On Thursday, March 11, the two executives named – Ripple co-founder Christian Larsen and Chief Executive Officer Bradley Garlinghouse – have asked the federal court to block subpoenas. The executives noted that the recent SEC request is a “wholly inappropriate overreach”.
The executives further added that there are no such allegations that their finances were intermingled with Ripple. They also note that the securities regulator has no right to demand everything from the proceeds of the unrelated transactions to “how much money they spend at the grocery store every week.”
The two Ripple executives said that they have already agreed to produce records relating to XRP transactions as well as any other compensation with Ripple. However, the U.S. SEC has “made clear” that this isn’t enough. In a letter to the court accessed by Bloomberg, the lawyers representing the two Ripple executives noted:
“The SEC has not offered and cannot provide a coherent explanation for why it is entitled to this information”.

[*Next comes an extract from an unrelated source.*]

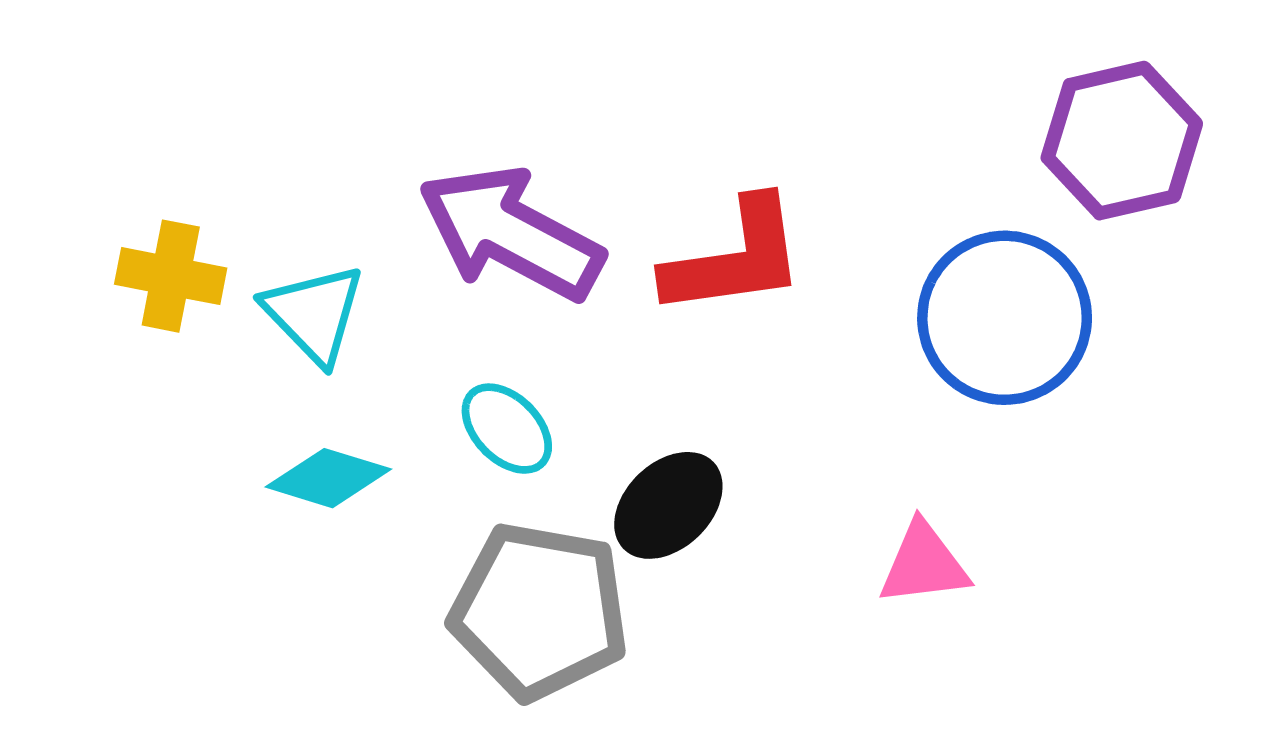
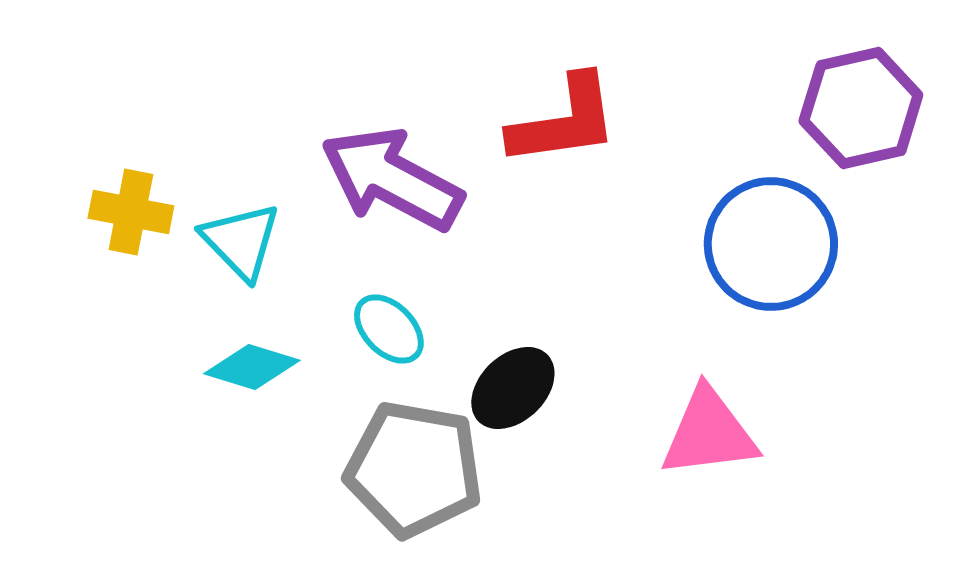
red L-shape: (735, 258) -> (564, 121), moved
pink triangle: (924, 564) -> (709, 433), size x1.4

The Arrogance of U.S. Securities Regulator
A recent piece by Forbes contributor Roslyn Layton writes that the way the SEC has proceeded with the case has been unfortunate. The case was filed during the final hours of the previous SEC Chairman Jay Clayton which raising suspicion. The author notes that the volley of filings makes it clear that “the SEC’s decision to sue Ripple was misguided”. going further, Layton writes:
“Not only is the future of the U.S. crypto industry at stake, but the arrogance of unrestrained regulators making policy through enforcement is on trial as well. The SEC has made clear it doesn’t care how many investors it harms or how many companies it drives overseas as it seeks to stretch its authority beyond common sense”.

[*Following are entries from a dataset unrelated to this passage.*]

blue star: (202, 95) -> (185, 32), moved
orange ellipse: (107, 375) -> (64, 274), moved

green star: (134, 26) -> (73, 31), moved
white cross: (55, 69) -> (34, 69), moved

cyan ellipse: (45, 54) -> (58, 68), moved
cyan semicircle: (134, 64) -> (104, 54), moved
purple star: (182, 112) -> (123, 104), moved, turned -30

Interestingly, the SEC lawsuit also comes at a time when Ripple was already speaking of the securities regulator stifling innovation and suggesting moving outside the U.S. to other crypto-friendly destinations. Following the SEC lawsuit, a number of American partners of Ripple have distanced themselves, recently being MoneyGram calling off its partnership with the blockchain startup. However, it seems that Ripple’s business hasn’t been affected much in the Asia-Pacific region.